Dabeull, toujours là pour faire plaisir

Champagne ! Le plus kitch des Dj Français, Dabeull, est de retour avec une compilation de morceaux composés dans son petit studio de musique, tout bonnement appelée « Indastudio ».

Il avait régulièrement posté des vidéos sur Youtube, présentant au fur et à mesure ses créations, et ce depuis deux ans. Il nous a alors concocté le meilleur de ses pulsions musicales. Et cette fois on dit merci qui… Merci Roche Musique !

 

Maison disque présente depuis 2012, son but depuis deux ans est de mettre sous le feu des projecteurs le meilleur des jeunes artistes français. On connaît jusqu’ici Darius, FKJ, Kartell ou encore Crayon. Que de petits prodiges qu’on est pas prêt d’oublier. Alors oui, on dit merci.

 

 

Fidèle au poste, Dabeull jongle toujours aussi bien entre les touches de synthés et fait crier l’auto-tune jusqu’à son paroxysme, révélant un second degré tellement plaisant dans la démarche.

 

Son style, la new-funk (et qui lui est si propre), répond toujours présent et inscrirait presque l’artiste dans un genre à lui tout seul. Un peu comme Ratatat, Daft Punk ou Justice, on le reconnaît directement et ça c’est fort (et plutôt bon signe en général). L’intro m’a tout de suite confortée dans l’idée que j’allais passer un bon moment.

 

Holybrune qui nous avait déjà prouvé il y un an de ça dans DX7 (présent dans l’album) qu’elle s’inscrivait parfaitement dans l’univers de Dabeull, continue aujourd’hui de pousser la chansonnette dans Break Your Heart. D’autres gentilles choristes ont accepté de poser leur voix en tout anonymat. Les voix ne cassent pas des briques mais c’est léger, presque naïf et exactement ce qu’il fallait ! Avec tous les artifices instrumentaux, des excentricités vocales seraient de mauvais goût. On tomberait vraiment dans le kitch peu supportable.

 

Au contraire, il est difficile de ne pas taper du pied si l’on est sensible à la funk / néo funk. Les morceaux se ressemblent un peu tous dans les sonorités, en même temps ce ne serait pas du « Dabeull » sinon..

Dabeull x FKJ

Deux « petites » collaborations sont aussi au menu de cette compilation. FKJ s’offre une jolie mélodie dans le deuxième l’interlude, tandis que papi Ceronne reste accroché à ses platines pour By Myself. Je rigole, je respecte bien sûr ce grand artiste et souligne le fait que c’est le morceau le plus populaire de l’album à ce jour.

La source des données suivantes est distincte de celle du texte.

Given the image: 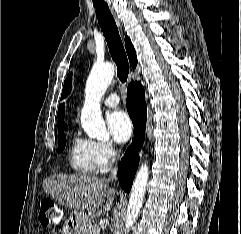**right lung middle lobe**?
Returning <instances> with one entry per match:
<instances>
[{
	"label": "right lung middle lobe",
	"mask_w": 241,
	"mask_h": 234,
	"mask_svg": "<svg viewBox=\"0 0 241 234\" xmlns=\"http://www.w3.org/2000/svg\"><path fill=\"white\" fill-rule=\"evenodd\" d=\"M68 129V128H65ZM66 145V136L63 130L58 131V153L62 152Z\"/></svg>",
	"instance_id": "dd1d6c3e"
}]
</instances>
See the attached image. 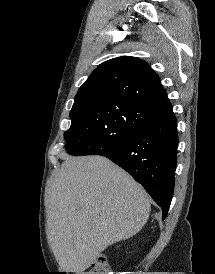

Ça n’a pas manqué, je suis restée bloquée, et mes voisins comme à leur habitude, doivent probablement connaître les paroles mieux que moi à l’heure qu’il est.

 

Par contre ! C’est quand même dommage de terminer sur « Des Bisous », un morceau qui frôle de très près le plagiat (je vous jure que ça mérite un pléonasme). L’intro et les notes utilisées dans ce titre sont clairement tirés de la chanson Lait de Coco de Maya, un morceau que j’apprécie particulièrement, too bad mister Dabeull. C’est réinterprété dans l’ensemble, certes, mais bon sans Maya, on se demande bien ce que ça aurait donné… Pas grand-chose sûrement.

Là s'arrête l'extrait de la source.